→ Working data:
====================

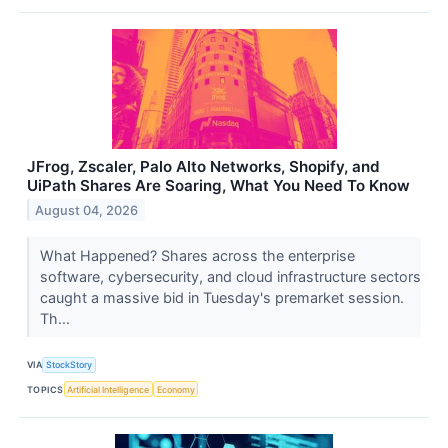
JFrog, Zscaler, Palo Alto Networks, Shopify, and
UiPath Shares Are Soaring, What You Need To Know
August 04, 2026
What Happened? Shares across the enterprise
software, cybersecurity, and cloud infrastructure sectors
caught a massive bid in Tuesday's premarket session.
Th...
VIA
StockStory
TOPICS
Artificial Intelligence
Economy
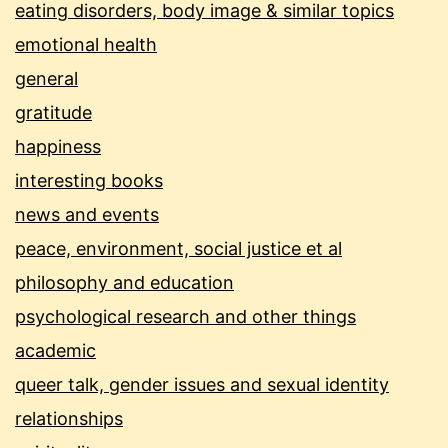
eating disorders, body image & similar topics
emotional health
general
gratitude
happiness
interesting books
news and events
peace, environment, social justice et al
philosophy and education
psychological research and other things
academic
queer talk, gender issues and sexual identity
relationships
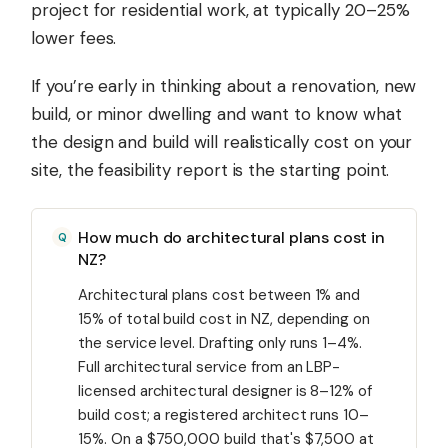
project for residential work, at typically 20–25%
lower fees.
If you’re early in thinking about a renovation, new
build, or minor dwelling and want to know what
the design and build will realistically cost on your
site, the feasibility report is the starting point.
How much do architectural plans cost in
NZ?
Architectural plans cost between 1% and
15% of total build cost in NZ, depending on
the service level. Drafting only runs 1–4%.
Full architectural service from an LBP-
licensed architectural designer is 8–12% of
build cost; a registered architect runs 10–
15%. On a $750,000 build that's $7,500 at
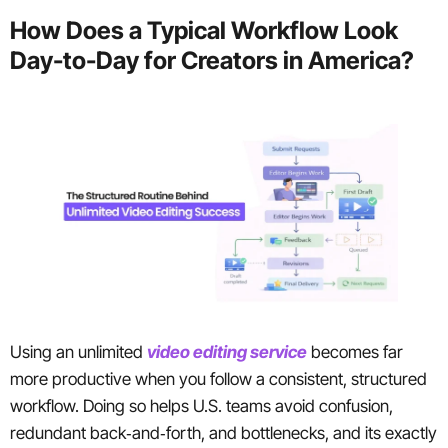
How Does a Typical Workflow Look
Day-to-Day for Creators in America?
Using an unlimited
video editing service
becomes far
more productive when you follow a consistent, structured
workflow. Doing so helps U.S. teams avoid confusion,
redundant back‑and‑forth, and bottlenecks, and its exactly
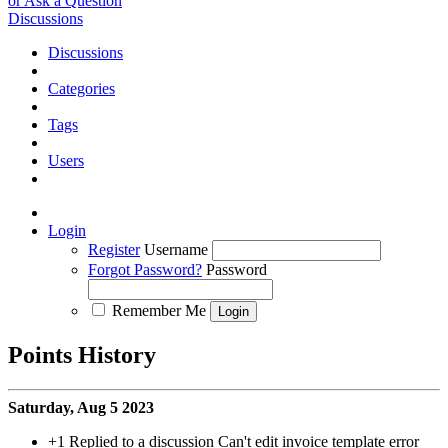
or Ask a Question
Discussions
Discussions
Categories
Tags
Users
Login
Register
Username
Forgot Password?
Password
Remember Me
Points History
Saturday, Aug 5 2023
+1
Replied to a discussion Can't edit invoice template error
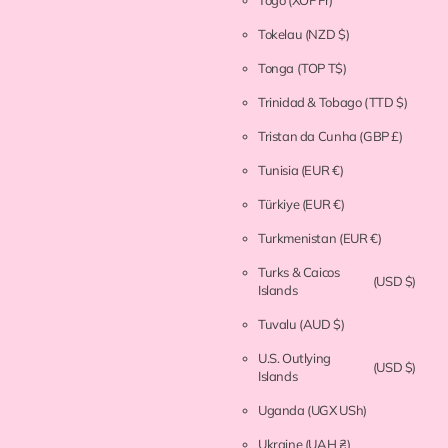
Togo
(XOF Fr)
Tokelau
(NZD $)
Tonga
(TOP T$)
Trinidad & Tobago
(TTD $)
Tristan da Cunha
(GBP £)
Tunisia
(EUR €)
Türkiye
(EUR €)
Turkmenistan
(EUR €)
Turks & Caicos
(USD $)
Islands
Tuvalu
(AUD $)
U.S. Outlying
(USD $)
Islands
Uganda
(UGX USh)
Ukraine
(UAH ₴)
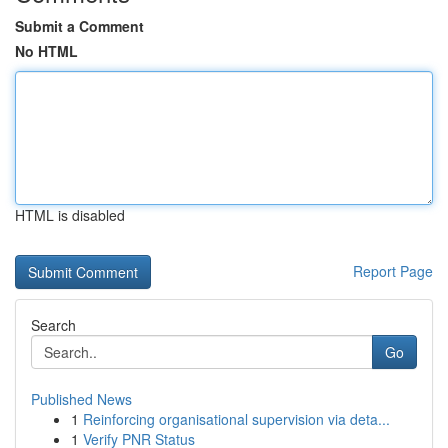
Submit a Comment
No HTML
HTML is disabled
Report Page
Search
Go
Published News
1
Reinforcing organisational supervision via deta...
1
Verify PNR Status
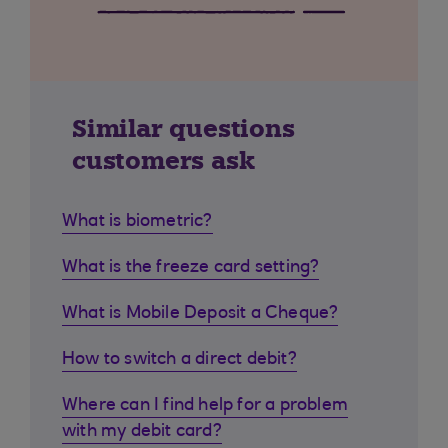
Similar questions
customers ask
What is biometric?
What is the freeze card setting?
What is Mobile Deposit a Cheque?
How to switch a direct debit?
Where can I find help for a problem
with my debit card?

====================

→ Activity: Whenever the word "runs" shows up in a line of the entries above, copy that line.

→ Written response:
the service level. Drafting only runs 1–4%.
build cost; a registered architect runs 10–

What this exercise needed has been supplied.